Segment Open

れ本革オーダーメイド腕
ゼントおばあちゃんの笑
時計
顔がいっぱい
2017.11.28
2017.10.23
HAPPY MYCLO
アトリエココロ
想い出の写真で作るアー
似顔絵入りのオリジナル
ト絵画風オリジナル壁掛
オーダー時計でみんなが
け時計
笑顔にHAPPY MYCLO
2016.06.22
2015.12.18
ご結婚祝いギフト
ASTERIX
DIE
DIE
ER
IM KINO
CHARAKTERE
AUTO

Segment Closed
Segment Open

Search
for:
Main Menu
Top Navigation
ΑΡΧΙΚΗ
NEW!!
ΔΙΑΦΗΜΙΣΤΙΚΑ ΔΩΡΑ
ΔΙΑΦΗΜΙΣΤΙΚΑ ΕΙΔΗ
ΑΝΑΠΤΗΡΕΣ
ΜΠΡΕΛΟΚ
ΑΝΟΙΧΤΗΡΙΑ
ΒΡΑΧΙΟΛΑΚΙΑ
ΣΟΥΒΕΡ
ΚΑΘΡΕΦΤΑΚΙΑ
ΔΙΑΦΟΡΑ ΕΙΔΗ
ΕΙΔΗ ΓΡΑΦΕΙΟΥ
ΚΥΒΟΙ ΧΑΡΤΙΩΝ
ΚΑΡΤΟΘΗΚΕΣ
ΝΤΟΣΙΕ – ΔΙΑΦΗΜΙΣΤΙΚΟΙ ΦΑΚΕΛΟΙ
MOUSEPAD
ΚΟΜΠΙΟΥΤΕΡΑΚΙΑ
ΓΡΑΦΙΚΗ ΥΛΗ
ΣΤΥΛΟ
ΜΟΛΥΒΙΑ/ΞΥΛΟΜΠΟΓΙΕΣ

Segment Closed

Which lines above contain the word "ΕΙΔΗ"? Copy all of them.

## Expected answer
ΔΙΑΦΗΜΙΣΤΙΚΑ ΕΙΔΗ
ΔΙΑΦΟΡΑ ΕΙΔΗ
ΕΙΔΗ ΓΡΑΦΕΙΟΥ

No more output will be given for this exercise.